### HOW TO COMPLETE THIS TASK
Should an entry contain an image, omit it and repeat the rest exactly.

══ RECORD SET

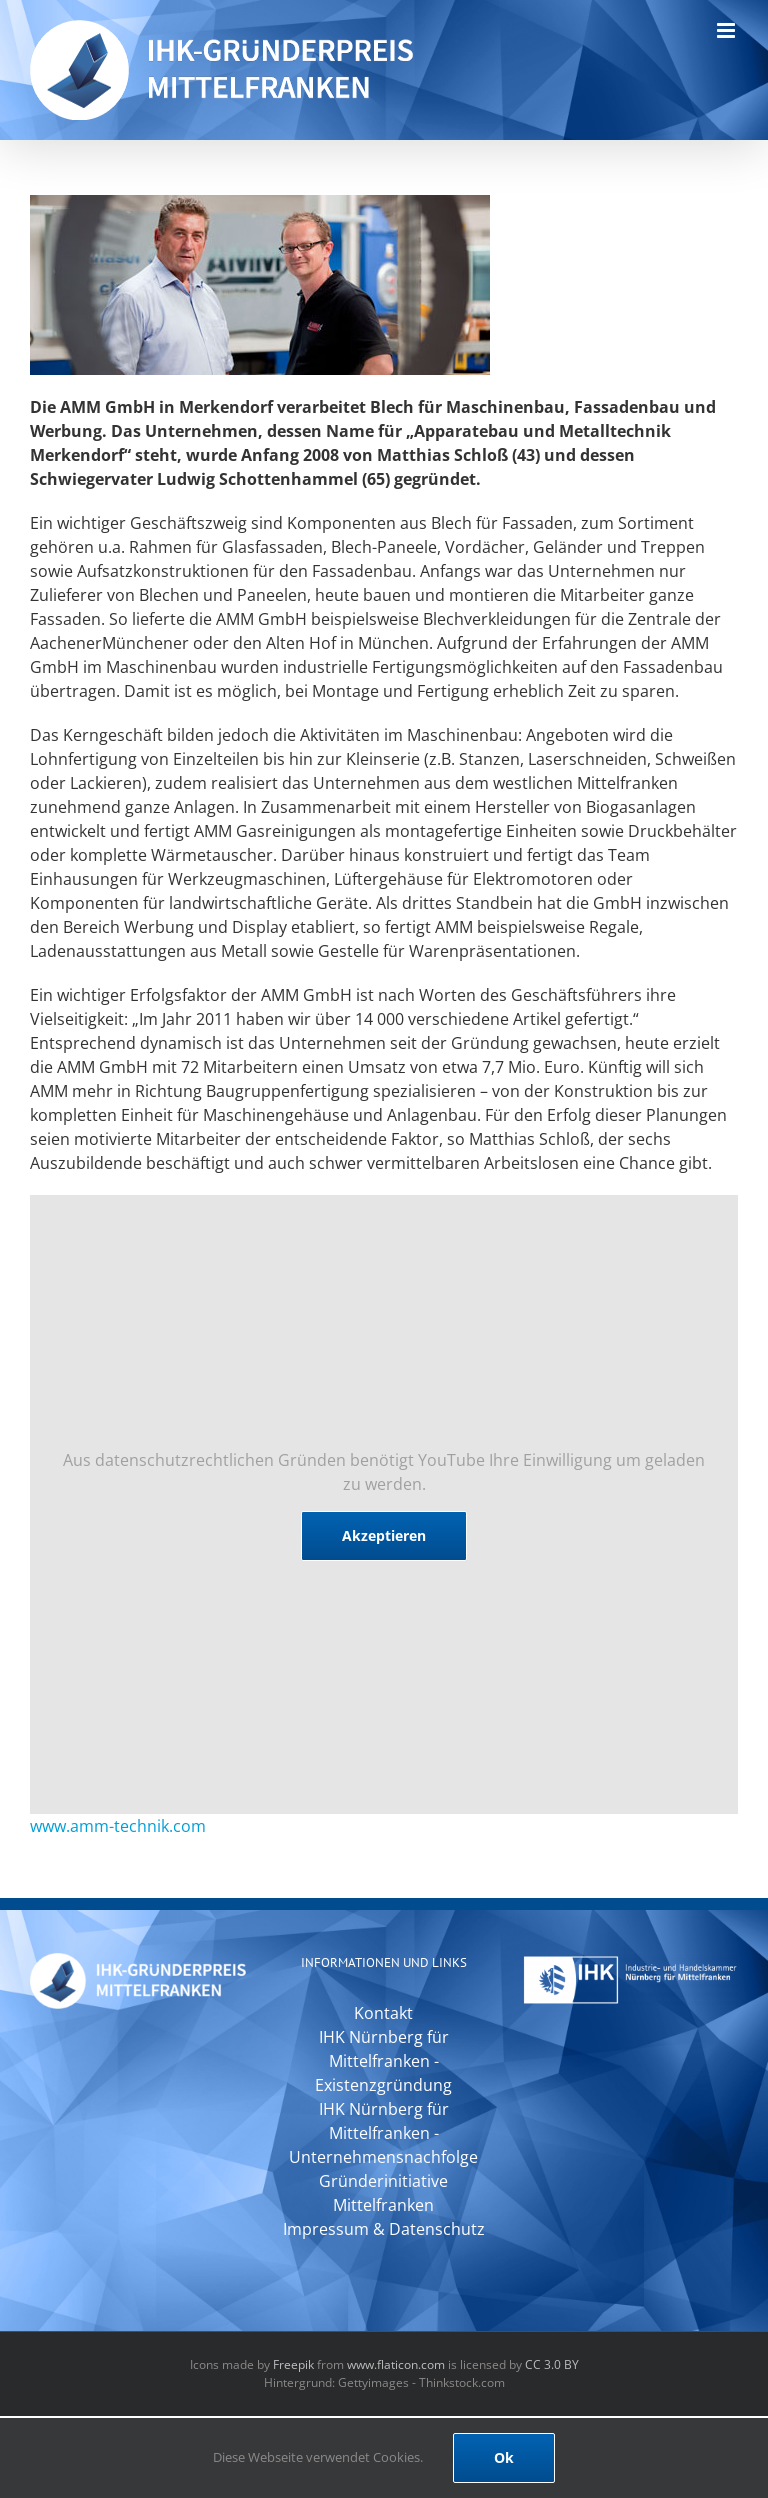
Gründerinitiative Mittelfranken (383, 2193)
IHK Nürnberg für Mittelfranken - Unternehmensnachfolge (383, 2133)
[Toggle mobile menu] (727, 30)
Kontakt (383, 2013)
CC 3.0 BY (552, 2364)
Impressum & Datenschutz (384, 2229)
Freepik (293, 2364)
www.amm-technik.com (118, 1826)
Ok (504, 2457)
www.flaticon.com (396, 2364)
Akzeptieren (384, 1535)
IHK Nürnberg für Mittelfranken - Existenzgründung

════

### RESPONSE
Gründerinitiative Mittelfranken (383, 2193)
IHK Nürnberg für Mittelfranken - Unternehmensnachfolge (383, 2133)
[Toggle mobile menu] (727, 30)
Kontakt (383, 2013)
CC 3.0 BY (552, 2364)
Impressum & Datenschutz (384, 2229)
Freepik (293, 2364)
www.amm-technik.com (118, 1826)
Ok (504, 2457)
www.flaticon.com (396, 2364)
Akzeptieren (384, 1535)
IHK Nürnberg für Mittelfranken - Existenzgründung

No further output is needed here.